Top of INFORMATION

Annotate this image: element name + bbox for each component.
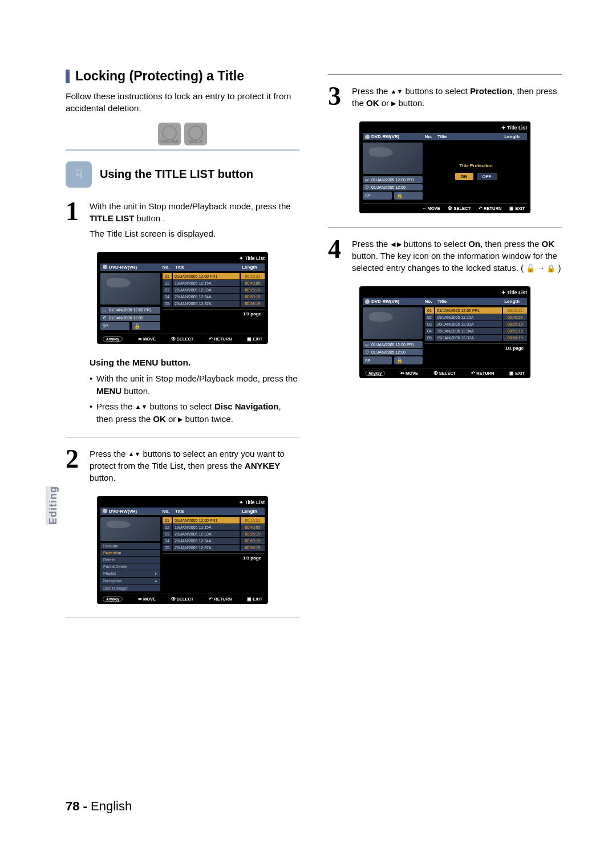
menu-bullets: With the unit in Stop mode/Playback mode… xyxy=(90,372,299,425)
screen-anykey-menu: Title List DVD-RW(VR) No. Title Length R… xyxy=(97,496,268,604)
protection-label: Title Protection xyxy=(459,163,492,168)
screen-title-list-locked: Title List DVD-RW(VR) No. Title Length ▭… xyxy=(359,286,530,378)
divider xyxy=(66,149,299,151)
menu-subtitle: Using the MENU button. xyxy=(90,358,299,368)
intro-text: Follow these instructions to lock an ent… xyxy=(66,91,299,115)
anykey-badge: Anykey xyxy=(103,336,123,342)
preview-thumb xyxy=(100,273,160,305)
lock-icon: 🔒 xyxy=(396,358,403,363)
screen-protection-dialog: Title List DVD-RW(VR) No. Title Length ▭… xyxy=(359,121,530,213)
step-number-4: 4 xyxy=(328,238,345,277)
on-off-toggle: ON OFF xyxy=(455,173,497,180)
disc-r-icon: DVD-R xyxy=(184,123,207,145)
step-number-2: 2 xyxy=(66,448,83,487)
page-footer: 78 - English xyxy=(66,799,132,814)
sub-heading: Using the TITLE LIST button xyxy=(100,168,253,181)
section-title: Locking (Protecting) a Title xyxy=(66,68,299,84)
screen-title-list-1: Title List DVD-RW(VR) No. Title Length ▭… xyxy=(97,252,268,344)
disc-badges: DVD-RW DVD-R xyxy=(66,123,299,145)
disc-rw-icon: DVD-RW xyxy=(158,123,181,145)
remote-icon: ☟ xyxy=(66,161,92,188)
step-2-text: Press the ▲▼ buttons to select an entry … xyxy=(90,448,299,487)
unlock-icon: 🔓 xyxy=(396,193,403,198)
step-3-text: Press the ▲▼ buttons to select Protectio… xyxy=(352,85,562,112)
step-4-text: Press the ◀ ▶ buttons to select On, then… xyxy=(352,238,562,277)
step-1-text: With the unit in Stop mode/Playback mode… xyxy=(90,200,299,243)
side-tab: Editing xyxy=(46,486,61,525)
step-number-1: 1 xyxy=(66,200,83,243)
unlock-icon: 🔓 xyxy=(134,323,140,329)
step-number-3: 3 xyxy=(328,85,345,112)
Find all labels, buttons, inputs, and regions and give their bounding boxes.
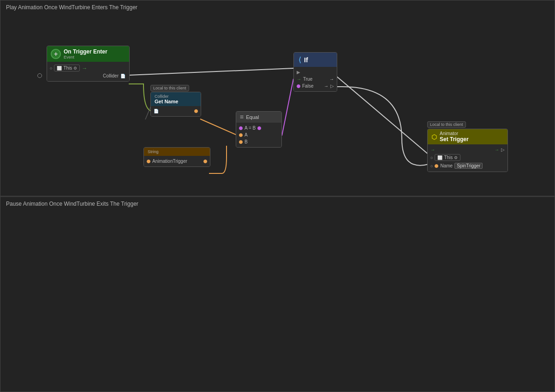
section2-title: Pause Animation Once WindTurbine Exits T…: [6, 201, 138, 207]
section-play-animation: Play Animation Once WindTurbine Enters T…: [0, 0, 555, 196]
anim-this-row-1: ○ ⬜ This ⚙: [430, 153, 505, 162]
string-value-row-1: AnimationTrigger: [147, 158, 207, 165]
equal-result-port: [239, 126, 243, 130]
on-trigger-enter-node: + On Trigger Enter Event ○ ⬜ This ⚙ →: [47, 46, 130, 82]
if-true-row: → True →: [297, 76, 334, 83]
anim-header-1: ⬡ Animator Set Trigger: [428, 129, 507, 144]
equal-b-port: [239, 140, 243, 144]
string-value-1: AnimationTrigger: [152, 159, 187, 164]
anim-this-label-1: This: [444, 155, 453, 160]
collider-row-1: Collider 📄: [50, 72, 126, 79]
equal-node-1: = Equal A = B A B: [236, 111, 282, 148]
string-body-1: AnimationTrigger: [144, 156, 210, 166]
equal-body-1: A = B A B: [236, 123, 281, 147]
local-badge-anim-1: Local to this client: [427, 121, 466, 128]
on-trigger-enter-header: + On Trigger Enter Event: [47, 46, 129, 62]
anim-exec-row: → → ▷: [430, 146, 505, 153]
anim-title-1: Animator: [440, 131, 469, 136]
anim-name-row-1: ○ Name SpinTrigger: [430, 162, 505, 170]
if-body-1: ▶ → True → False → ▷: [294, 67, 337, 91]
equal-header-1: = Equal: [236, 112, 281, 123]
local-badge-collider-1: Local to this client: [150, 85, 189, 91]
on-trigger-enter-title: On Trigger Enter: [64, 48, 107, 55]
anim-name-label-1: Name: [440, 163, 453, 168]
collider-body-1: 📄: [151, 106, 201, 116]
on-trigger-enter-body: ○ ⬜ This ⚙ → Collider 📄: [47, 62, 129, 81]
get-name-title-1: Get Name: [155, 99, 197, 104]
collider-header-1: Collider Get Name: [151, 92, 201, 106]
equal-a-row: A: [239, 131, 279, 138]
string-header-1: String: [144, 148, 210, 156]
outer-port-1: [37, 73, 42, 78]
anim-name-port-1: [435, 164, 438, 168]
if-true-label: True: [303, 77, 312, 82]
equal-ab-label: A = B: [245, 125, 256, 131]
if-false-row: False → ▷: [297, 83, 334, 89]
if-condition-port: [297, 84, 300, 88]
trigger-enter-icon: +: [51, 49, 61, 59]
string-out-port-1: [147, 160, 150, 163]
string-title-1: String: [148, 149, 206, 154]
anim-icon-1: ⬡: [431, 133, 437, 141]
collider-get-name-node-1: Collider Get Name 📄: [150, 92, 201, 117]
if-exec-in: ▶: [297, 69, 334, 76]
section-pause-animation: Pause Animation Once WindTurbine Exits T…: [0, 196, 555, 392]
string-anim-node-1: String AnimationTrigger: [143, 147, 210, 167]
if-icon-1: ⟨: [298, 55, 301, 64]
anim-name-value-1: SpinTrigger: [454, 163, 483, 169]
collider-in-row: 📄: [154, 108, 198, 114]
this-label-1: This: [63, 65, 72, 71]
equal-result-out: [257, 126, 261, 130]
animator-set-trigger-1: ⬡ Animator Set Trigger → → ▷ ○: [427, 129, 508, 172]
collider-out-port: [194, 109, 198, 113]
graph-container: Play Animation Once WindTurbine Enters T…: [0, 0, 555, 392]
section1-title: Play Animation Once WindTurbine Enters T…: [6, 4, 137, 11]
equal-a-label: A: [245, 132, 248, 137]
equal-condition-row: A = B: [239, 125, 279, 131]
collider-label-1: Collider: [103, 73, 119, 78]
equal-b-label: B: [245, 139, 248, 144]
equal-label-1: Equal: [246, 114, 259, 120]
if-node-1: ⟨ If ▶ → True → False → ▷: [293, 52, 337, 92]
this-row-1: ○ ⬜ This ⚙ →: [50, 64, 126, 72]
wire-canvas-2: [0, 197, 555, 392]
anim-label-1: Set Trigger: [440, 136, 469, 143]
if-label-1: If: [304, 56, 308, 64]
if-header-1: ⟨ If: [294, 53, 337, 67]
string-right-port-1: [203, 160, 207, 163]
equal-a-port: [239, 133, 243, 137]
on-trigger-enter-subtitle: Event: [64, 55, 107, 59]
collider-title-1: Collider: [155, 94, 197, 99]
this-exec-arrow-1: →: [82, 65, 87, 71]
anim-body-1: → → ▷ ○ ⬜ This ⚙ ○ Name: [428, 144, 507, 172]
equal-b-row: B: [239, 138, 279, 145]
if-false-label: False: [302, 83, 313, 89]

Bottom of INFORMATION

■ THE TASK ■
Return each line from the entries above that includes "SpinTrigger".

■ SOLUTION FOR THIS TASK ■
anim-name-row-1: ○ Name SpinTrigger: [430, 162, 505, 170]
anim-name-value-1: SpinTrigger: [454, 163, 483, 169]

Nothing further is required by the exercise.